Twilight Zone of Genetics
Although the maker of Huntington's gene was found, but that's not enough to develop a
cure or treatment for the disease. Their next quest was to search for the Huntington's
gene itself.
Despite the collaborative research group's best efforts, the Huntington's gene remained
elusive throughout the 1980s. By 1984, the group had learned that the maker RELP, and
therefore the disease gene, was on the short arm of chromosome 4. For many years the
Huntington's group thought their quarry was almost at the end of the chromosome arm, a
region so difficult to analyze that Wexler had called it the Twilight Zone of genetics.

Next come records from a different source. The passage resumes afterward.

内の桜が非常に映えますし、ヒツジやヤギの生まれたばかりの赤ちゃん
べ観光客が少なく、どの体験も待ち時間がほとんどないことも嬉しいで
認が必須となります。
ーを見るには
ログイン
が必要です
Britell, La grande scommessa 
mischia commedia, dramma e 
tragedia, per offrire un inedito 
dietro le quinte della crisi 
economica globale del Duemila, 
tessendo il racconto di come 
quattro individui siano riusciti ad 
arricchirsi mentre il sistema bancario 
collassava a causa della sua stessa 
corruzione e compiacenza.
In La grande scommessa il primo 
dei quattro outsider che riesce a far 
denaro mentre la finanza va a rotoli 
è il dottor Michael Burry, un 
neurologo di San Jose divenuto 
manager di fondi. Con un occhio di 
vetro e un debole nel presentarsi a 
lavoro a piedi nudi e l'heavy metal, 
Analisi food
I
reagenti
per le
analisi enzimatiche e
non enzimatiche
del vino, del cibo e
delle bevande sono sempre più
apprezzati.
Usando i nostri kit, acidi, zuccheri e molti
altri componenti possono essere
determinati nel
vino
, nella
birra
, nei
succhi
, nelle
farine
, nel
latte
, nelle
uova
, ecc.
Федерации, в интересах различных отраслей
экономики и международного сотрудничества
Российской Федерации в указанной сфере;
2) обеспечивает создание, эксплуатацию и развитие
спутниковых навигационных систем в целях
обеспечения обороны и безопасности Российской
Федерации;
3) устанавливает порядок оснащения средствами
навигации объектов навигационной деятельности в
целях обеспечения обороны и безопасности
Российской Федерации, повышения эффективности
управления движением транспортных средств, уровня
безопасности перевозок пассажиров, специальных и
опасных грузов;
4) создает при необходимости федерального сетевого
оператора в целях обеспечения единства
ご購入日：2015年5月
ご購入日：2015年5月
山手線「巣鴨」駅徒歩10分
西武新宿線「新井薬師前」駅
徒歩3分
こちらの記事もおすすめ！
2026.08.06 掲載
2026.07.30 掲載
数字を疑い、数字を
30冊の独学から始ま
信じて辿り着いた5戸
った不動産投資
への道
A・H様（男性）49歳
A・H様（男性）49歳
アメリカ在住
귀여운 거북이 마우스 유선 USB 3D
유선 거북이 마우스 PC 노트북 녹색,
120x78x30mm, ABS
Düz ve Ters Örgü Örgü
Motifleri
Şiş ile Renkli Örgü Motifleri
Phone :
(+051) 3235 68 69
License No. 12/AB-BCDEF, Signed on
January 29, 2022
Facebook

Then, just as the end region was finally sequenced, evidence began suggesting that the
gene be in fact farther in on the chromosome. The sequencing had to begin all over
again.
The group's quest was finally successful early in 1993. Marcy MacDonald, a senior
researcher working with James Gusella, was the one who sequenced the Huntington's gene,
and also learned what was wrong with it.
Huntington's Gene
The Huntington's gene that scientists search for many years was a sort of stutter, a
repeating sequence of the bases C-A-G. The genes of people unaffected by the disease had
between 11 and 34 of these repeats. In people who developed Huntington's, however, the
repeats numbered 42 or more. Later, a research found out that the more repeats an
affected person's gene had the sooner in life the disease would appear and the more
severe it would be.
How Gene Leads to Huntington's 
Four years after the discovery of the defective gene that causes Huntington's disease,
researchers have produced the first clues about how the gene causes the devastating
disorder. Scientists found that genetic diseases share the same defect with Huntington's
which a genetic stutter that inserts from 30 to 150 copies of the amino acid glutamine
into key proteins, altering their properties and causing the disease. They now developing
drugs for treatment which delay the onset of symptoms.
Genetic Ethics
Since the genetic screening can only be used to predict whether a person might develop a
genetic disease. It gives probabilities, not certainties. However, as this becomes
increasingly common, discrimination arises. For Huntington's, if a person carried it,
possibly he will not be hired. But we can also take advantage of this technology. For
instance, if a woman, who knows she has inherited a tendency to develop breast cancer,
might decide to have frequent mammograms so that tumor can be detected while they are
still small and easily removable.
The Future
The new techniques of genetic engineering will solve some important problems while at the
same time creating others. Within 50 years, many of today's most devastating illnesses
may be not only treatable but also curable. If people use it in a right way, it will
benefit us a lot. Or otherwise, may produce problems more than it be able to solve.
Bibliography
Nancy Wexler" Women International Center. Online. Available
http://www.wic.org/bio/nwexler.htm. 13 May. 1999
Darling, David. Genetic Engineering: Redrawing the Blueprint of Life.
New Jersey: David Darling, 1995
H., Thomas Maugh II. Scientists Find How Gene Leads to Huntington's.
Los Angeles Times 8 Aug. 1997
Revkin, Andrew. Hunting down Huntington's.
Discover Dec. 1993
Yount, Lisa. Genetics and Genetic Engineering.